“I’m six years old,” replied Jimmy importantly. “An’ I’m large of my age; Barb’ra says so.”

“Then it mus’ be so, I reckon. Say, here’s a letter fer Barb’ra f’om ’way out west. I’ve been wonderin’ who Barb’ra knows out west. Ever hear her say, Jimmy?”

The boy shook his blond head vigorously, as he bestowed the letter in the pocket of his coat.

“I’ll ask her if you want me to,” he said with a friendly little smile.

But young Mr. Hewett was back at his post behind the little window, where he presently became engaged in brisk repartee with a couple of red-cheeked girls over the non-arrival of a letter which one of them appeared confidently to expect.

Neither bestowed a glance upon the small figure in the red cap which presently made its way out of the door, carefully carrying a covered tin pail, and out of whose shallow pocket protruded the half of a thin blue envelope addressed to Miss Barbara Preston, in a man’s bold angular hand.
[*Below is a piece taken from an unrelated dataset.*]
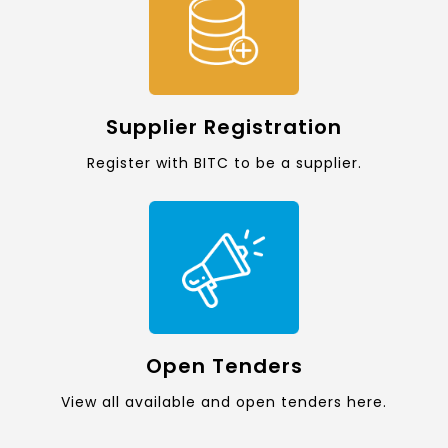
Supplier Registration
Register with BITC to be a supplier.
Open Tenders
View all available and open tenders here.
There was a cold wind abroad, roaring through the branches of the budding trees, and tossing the red maple blossoms in a riotous blur of color against the brilliant blue and white of the sky. To Jimmy Preston trudging along the uneven sidewalk, where tiny pools of water from the morning’s rain reflected the sky and the tossing trees, like fragments of a broken mirror, came a sense of singular elation. It was his birthday; in one hand he carried the beautiful sparkling card, and in the other the tin pail containing the molasses; while in the dazzling reflections under foot were infinite heights—infinite depths of mysterious rapture.
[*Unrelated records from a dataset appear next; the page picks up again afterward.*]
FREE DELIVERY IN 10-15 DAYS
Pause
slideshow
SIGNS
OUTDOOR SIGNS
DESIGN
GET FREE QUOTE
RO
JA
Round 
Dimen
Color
“If I sh’d step in,” mused Jimmy, carefully skirting the edges of a shallow uneven pool in the worn stones, “‘s like’s not I’d go clear through to heaven.”
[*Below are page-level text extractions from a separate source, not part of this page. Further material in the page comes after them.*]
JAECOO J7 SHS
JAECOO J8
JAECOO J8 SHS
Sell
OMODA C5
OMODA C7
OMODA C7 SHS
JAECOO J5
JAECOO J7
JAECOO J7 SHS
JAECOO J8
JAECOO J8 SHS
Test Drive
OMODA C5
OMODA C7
Heaven was a wonderful place, all flowers and music and joyous ease. He knew this, because Barbara had told him so; and nearly all of the family were there—all but Barbara and himself. But there might not be popcorn balls in heaven; Jimmy couldn’t be certain on that point; and, anyway, he concluded it was better to stay where Barbara was and grow up to be a man as soon as possible.